Say how many lines in the listing contain the string "voor", giving the number alone.

-- Opening Marker --

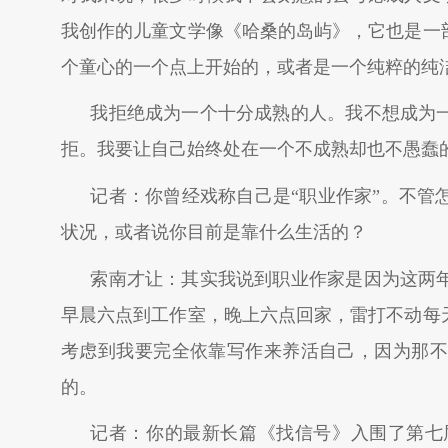
我创作的儿童文学像《哈桑的岛屿》，它也是一
个童心的一个点上开始的，或者是一个纯粹的纯
我拒绝成为一个十分成熟的人。我不想成为
拒。我要让自己始终处在一个不成熟却也不愚蠢
记者：你曾经戏称自己是“职业作家”。不管
状况，或者说你目前是靠什么生活的？
索南才让：其实我说到职业作家是因为这两
早晨六点到工作室，晚上六点回家，雷打不动每
考虑到我要完全依靠写作来养活自己，因为那不
的。
记者：你的最新长篇《找信号》入围了第七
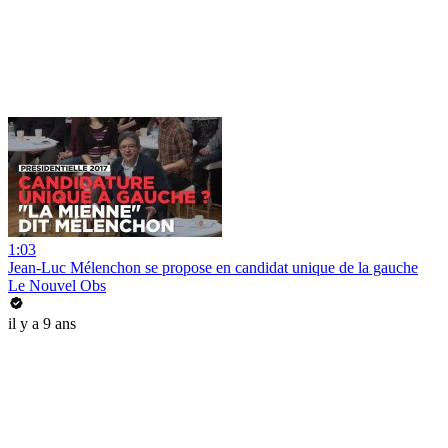
1:03
Jean-Luc Mélenchon se propose en candidat unique de la gauche
Le Nouvel Obs
il y a 9 ans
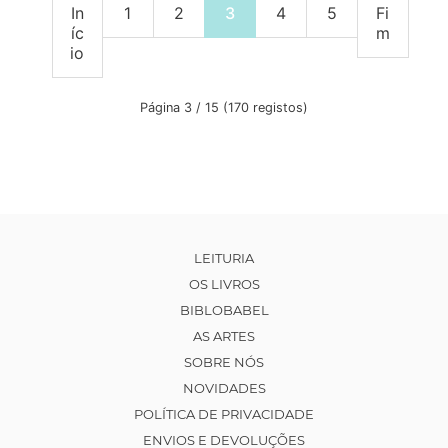
In
1
2
3
4
5
Fi
íc
m
io
Página 3 / 15 (170 registos)
LEITURIA
OS LIVROS
BIBLOBABEL
AS ARTES
SOBRE NÓS
NOVIDADES
POLÍTICA DE PRIVACIDADE
ENVIOS E DEVOLUÇÕES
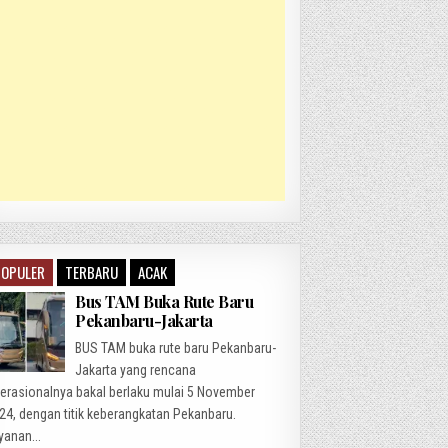
POPULER
TERBARU
ACAK
Bus TAM Buka Rute Baru
Pekanbaru-Jakarta
BUS TAM buka rute baru Pekanbaru-
Jakarta yang rencana
erasionalnya bakal berlaku mulai 5 November
24, dengan titik keberangkatan Pekanbaru.
yanan...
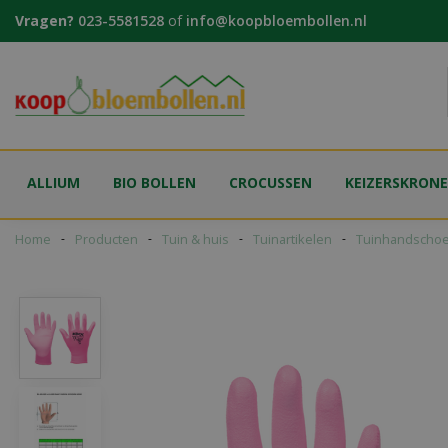
Ga
Vragen?
023-5581528
of
info@koopbloembollen.nl
naar
content
ALLIUM
BIO BOLLEN
CROCUSSEN
KEIZERSKRON
Home
Producten
Tuin & huis
Tuinartikelen
Tuinhandscho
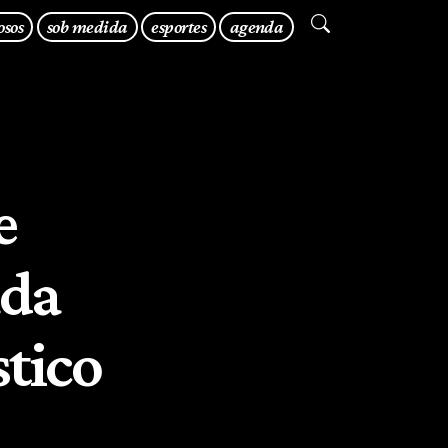
osos
sob medida
esportes
agenda
e
ada
tico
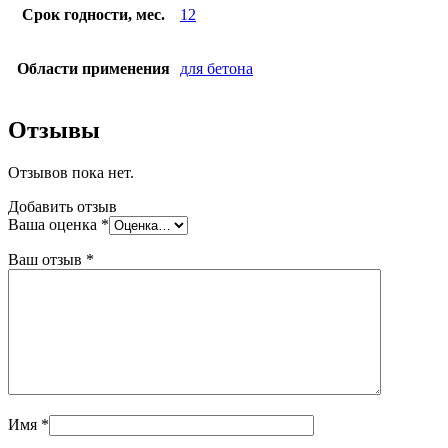
Срок годности, мес.
12
Области применения
для бетона
Отзывы
Отзывов пока нет.
Добавить отзыв
Ваша оценка
*
Ваш отзыв
*
Имя
*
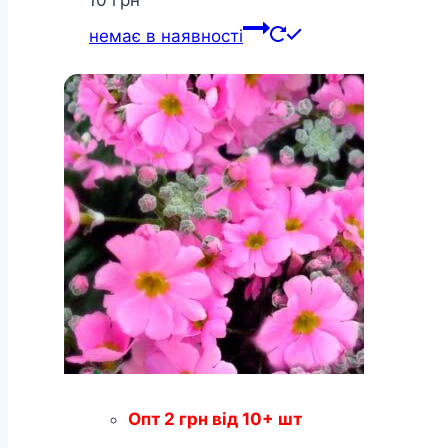
10
грн
немає в наявності
Опт
2
грн
від 10+ шт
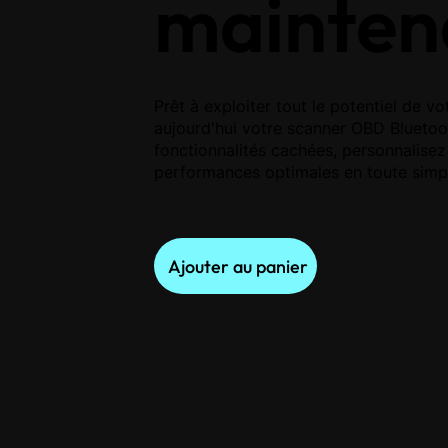
mainten
Prêt à exploiter tout le potentiel de
aujourd'hui votre scanner OBD Blueto
fonctionnalités cachées, personnalisez
performances optimales en toute simpl
Ajouter au panier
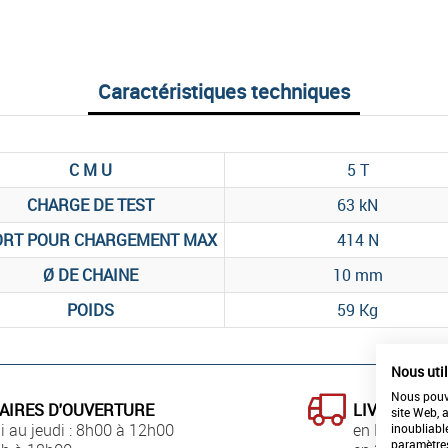
Caractéristiques techniques
C M U
5 T
CHARGE DE TEST
63 kN
ORT POUR CHARGEMENT MAX
414 N
Ø DE CHAINE
10 mm
POIDS
59 Kg
Nous uti
Nous pouvo
AIRES D'OUVERTURE
LIVRAISON
site Web, 
i au jeudi : 8h00 à 12h00
en France
inoubliabl
paramètre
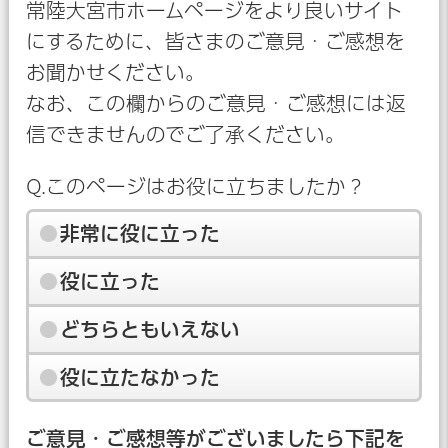
常陸大宮市ホームページをより良いサイト
にするために、皆さまのご意見・ご感想を
お聞かせください。
なお、この欄からのご意見・ご感想には返
信できませんのでご了承ください。
Q.このページはお役に立ちましたか？
非常に役に立った
役に立った
どちらともいえない
役に立たなかった
ご意見・ご感想等がございましたら下記を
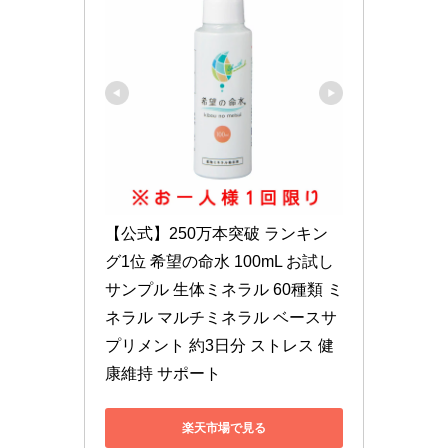
【公式】250万本突破 ランキン
グ1位 希望の命水 100mL お試し 
サンプル 生体ミネラル 60種類 ミ
ネラル マルチミネラル ベースサ
プリメント 約3日分 ストレス 健
康維持 サポート
楽天市場で見る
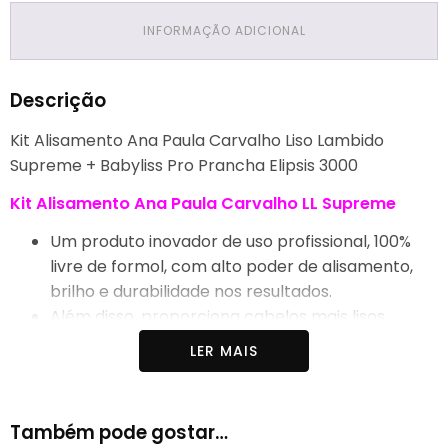
INFORMAÇÃO ADICIONAL
Descrição
Kit Alisamento Ana Paula Carvalho Liso Lambido
Supreme + Babyliss Pro Prancha Elipsis 3000
Kit Alisamento Ana Paula Carvalho LL Supreme
Um produto inovador de uso profissional, 100%
livre de formol, com alto poder de alisamento,
brilho e durabilidade nos resultados.
Além disso, proporciona cabelos mais lisos,
fortes e saudáveis graças à nova formulação do
LER MAIS
LL Supreme
.
Conta com tecnologia exclusiva e alta
concentração de ativos reconstrutores,
Também pode gostar…
garantindo fios mais saudáveis, lisos, fortes e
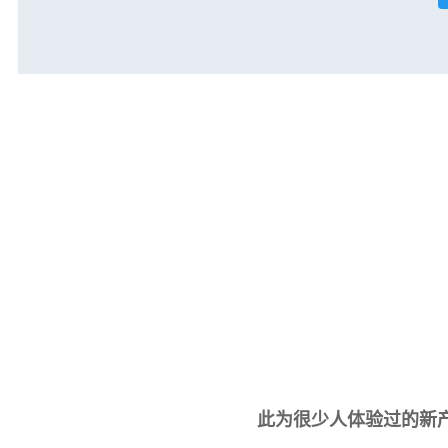
此为很少人体验过的新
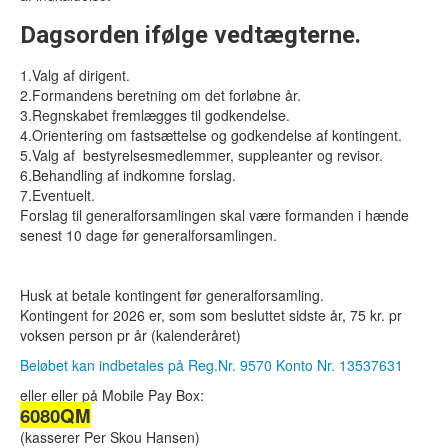
Dagsorden ifølge vedtægterne.
1.Valg af dirigent.
2.Formandens beretning om det forløbne år.
3.Regnskabet fremlægges til godkendelse.
4.Orientering om fastsættelse og godkendelse af kontingent.
5.Valg af bestyrelsesmedlemmer, suppleanter og revisor.
6.Behandling af indkomne forslag.
7.Eventuelt.
Forslag til generalforsamlingen skal være formanden i hænde
senest 10 dage før generalforsamlingen.
Husk at betale kontingent før generalforsamling.
Kontingent for 2026 er, som som besluttet sidste år, 75 kr. pr
voksen person pr år (kalenderåret)
Beløbet kan indbetales på Reg.Nr. 9570 Konto Nr. 13537631
eller eller på Mobile Pay Box:
6080QM
(kasserer Per Skou Hansen)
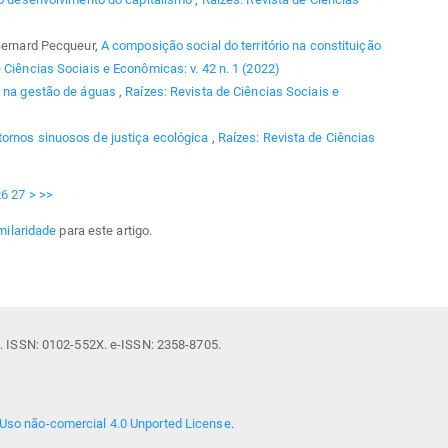
 Bernard Pecqueur,
A composição social do território na constituição
 Ciências Sociais e Econômicas: v. 42 n. 1 (2022)
l na gestão de águas
,
Raízes: Revista de Ciências Sociais e
ornos sinuosos de justiça ecológica
,
Raízes: Revista de Ciências
26
27
>
>>
milaridade
para este artigo.
il. ISSN: 0102-552X. e-ISSN: 2358-8705.
Uso não-comercial 4.0 Unported License
.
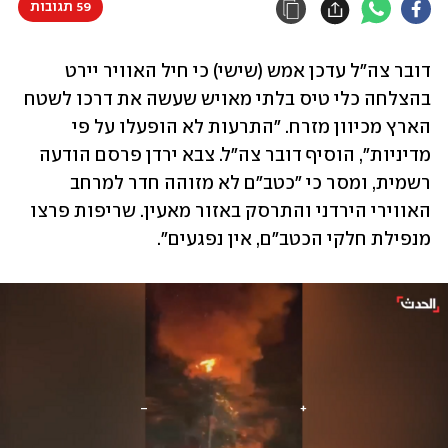
59 תגובות
דובר צה"ל עדכן אמש (שישי) כי חיל האוויר יירט 
בהצלחה כלי טיס בלתי מאויש שעשה את דרכו לשטח 
הארץ מכיוון מזרח. "התרעות לא הופעלו על פי 
מדיניות", הוסיף דובר צה"ל. צבא ירדן פרסם הודעה 
רשמית, ומסר כי "כטב"ם לא מזוהה חדר למרחב 
האווירי הירדני והתרסק באזור מאעין. שריפות פרצו 
מנפילת חלקי הכטב"ם, אין נפגעים".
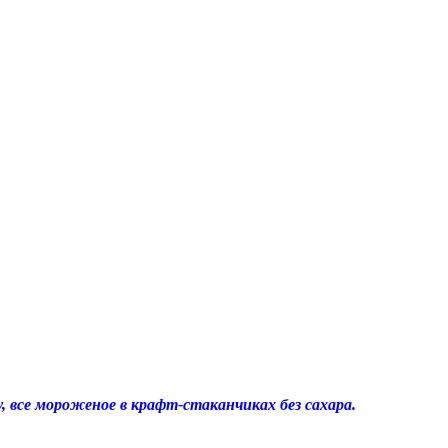
все мороженое в крафт-стаканчиках без сахара.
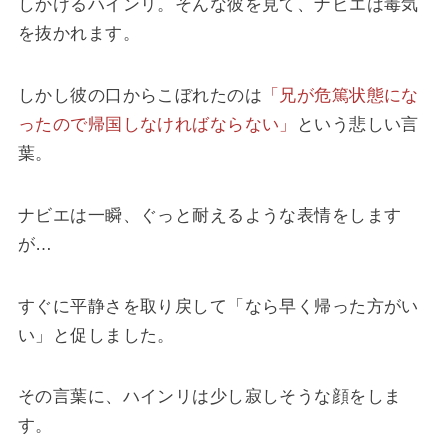
しかけるハインリ。そんな彼を見て、ナビエは毒気
を抜かれます。
しかし彼の口からこぼれたのは
「兄が危篤状態にな
ったので帰国しなければならない」
という悲しい言
葉。
ナビエは一瞬、ぐっと耐えるような表情をします
が…
すぐに平静さを取り戻して「なら早く帰った方がい
い」と促しました。
その言葉に、ハインリは少し寂しそうな顔をしま
す。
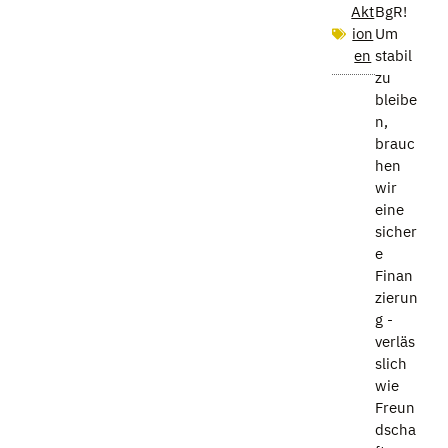
Akt
BgR!
ion
Um
en
stabil
zu
bleibe
n,
brauc
hen
wir
eine
sicher
e
Finan
zierun
g -
verläs
slich
wie
Freun
dscha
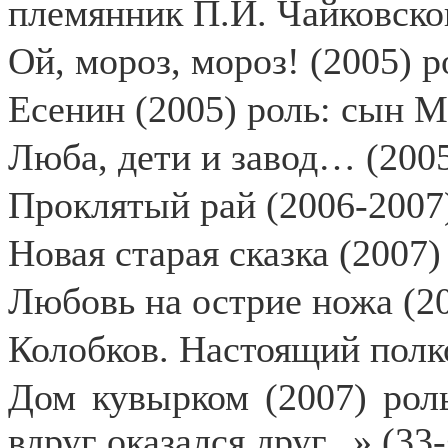
племянник П.И. Чайковско
Ой, мороз, мороз! (2005) р
Есенин (2005) роль: сын 
Люба, дети и завод… (2005
Проклятый рай (2006-2007
Новая старая сказка (2007)
Любовь на острие ножа (20
Колобков. Настоящий полко
Дом кувырком (2007) роль
вдруг оказался друг...» (33-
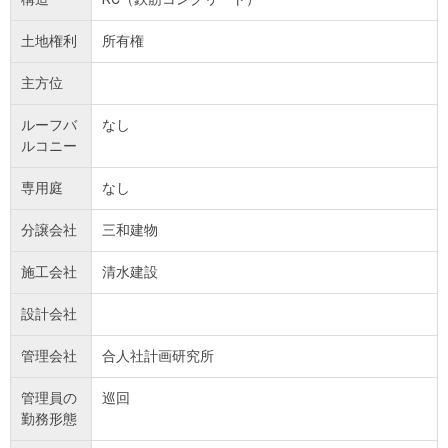
土地権利
所有権
主方位
ルーフバ
なし
ルコニー
専用庭
なし
分譲会社
三和建物
施工会社
清水建設
設計会社
管理会社
合人社計画研究所
管理員の
巡回
勤務形態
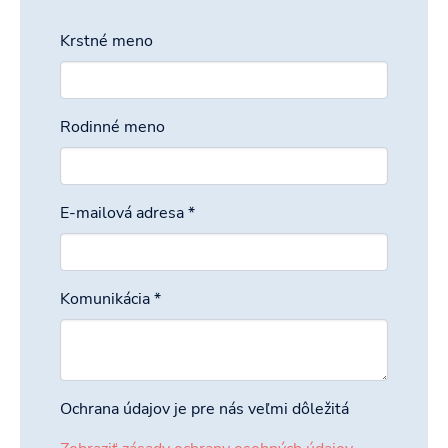
Krstné meno
Rodinné meno
E-mailová adresa
*
Komunikácia
*
Ochrana údajov je pre nás veľmi dôležitá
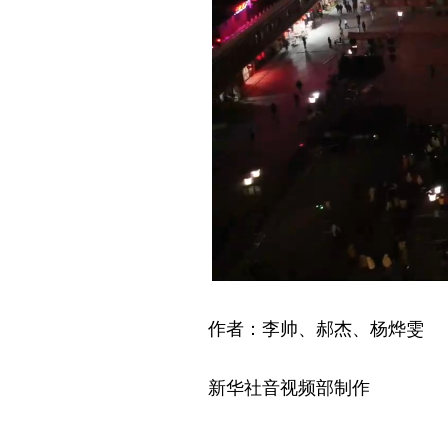
作者：李帅、郝杰、杨烨雯
新华社音视频部制作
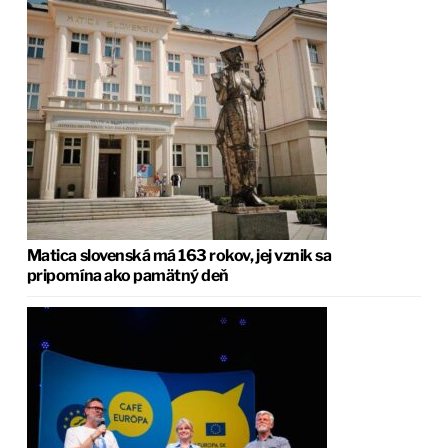
Matica slovenská má 163 rokov, jej vznik sa
pripomína ako pamätný deň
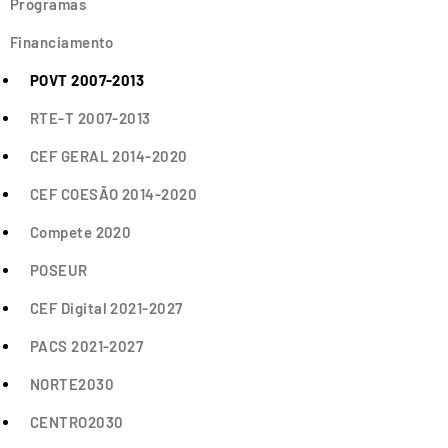
Programas
Financiamento
POVT 2007-2013
RTE-T 2007-2013
CEF GERAL 2014-2020
CEF COESÃO 2014-2020
Compete 2020
POSEUR
CEF Digital 2021-2027
PACS 2021-2027
NORTE2030
CENTRO2030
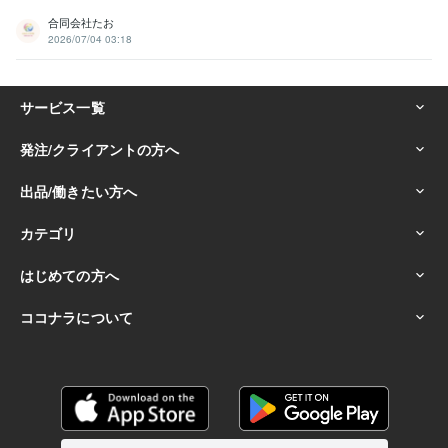
合同会社たお
2026/07/04 03:18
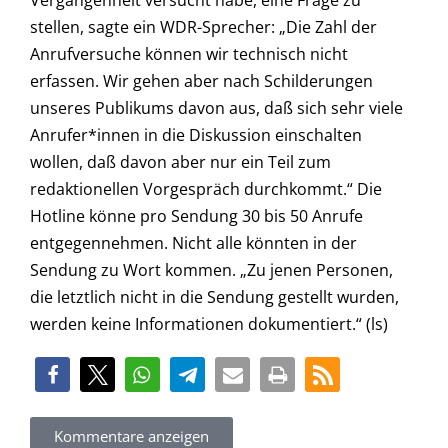
stellen, sagte ein WDR-Sprecher: „Die Zahl der
Anrufversuche können wir technisch nicht
erfassen. Wir gehen aber nach Schilderungen
unseres Publikums davon aus, daß sich sehr viele
Anrufer*innen in die Diskussion einschalten
wollen, daß davon aber nur ein Teil zum
redaktionellen Vorgespräch durchkommt.“ Die
Hotline könne pro Sendung 30 bis 50 Anrufe
entgegennehmen. Nicht alle könnten in der
Sendung zu Wort kommen. „Zu jenen Personen,
die letztlich nicht in die Sendung gestellt wurden,
werden keine Informationen dokumentiert.“ (ls)
Kommentare anzeigen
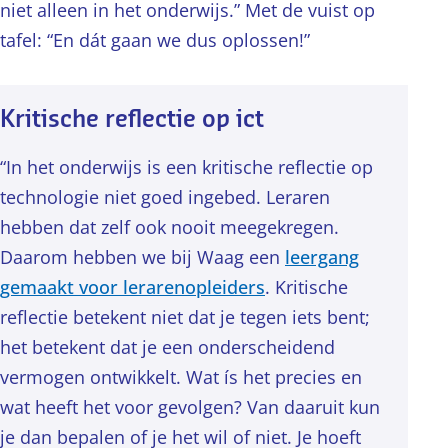
niet alleen in het onderwijs.” Met de vuist op
tafel: “En dát gaan we dus oplossen!”
Kritische reflectie op ict
“In het onderwijs is een kritische reflectie op
technologie niet goed ingebed. Leraren
hebben dat zelf ook nooit meegekregen.
Daarom hebben we bij Waag een
leergang
gemaakt voor lerarenopleiders
. Kritische
reflectie betekent niet dat je tegen iets bent;
het betekent dat je een onderscheidend
vermogen ontwikkelt. Wat ís het precies en
wat heeft het voor gevolgen? Van daaruit kun
je dan bepalen of je het wil of niet. Je hoeft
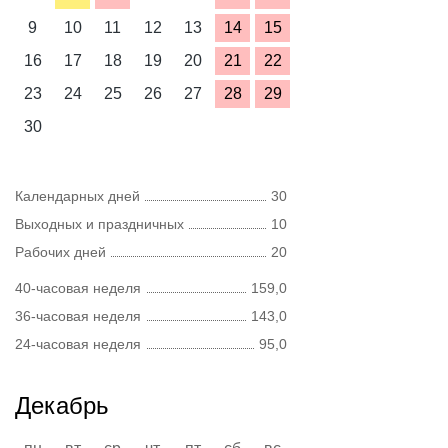
9
10
11
12
13
14
15
16
17
18
19
20
21
22
23
24
25
26
27
28
29
30
Календарных дней
30
Выходных и праздничных
10
Рабочих дней
20
40-часовая неделя
159,0
36-часовая неделя
143,0
24-часовая неделя
95,0
Декабрь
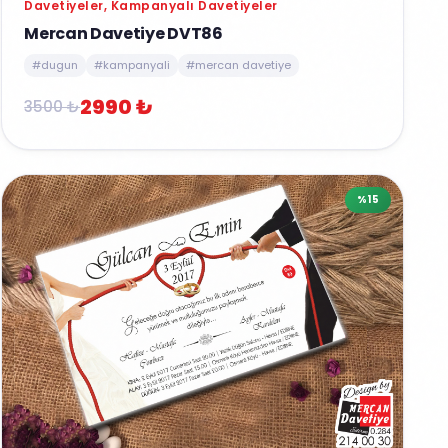
Davetiyeler, Kampanyalı Davetiyeler
Mercan Davetiye DVT86
#dugun
#kampanyali
#mercan davetiye
2990 ₺
3500 ₺
%15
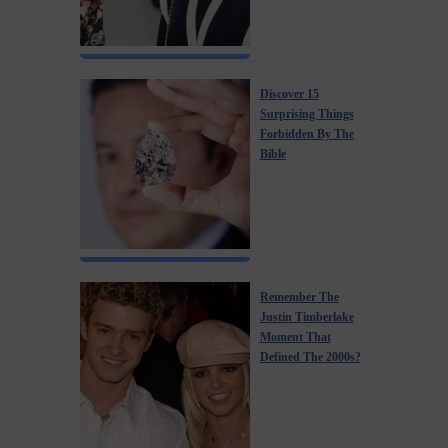
Discover 15
Surprising Things
Forbidden By The
Bible
Remember The
Justin Timberlake
Moment That
Defined The 2000s?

-- Closing Marker --

• [EXERCISE SOLUTION]:
2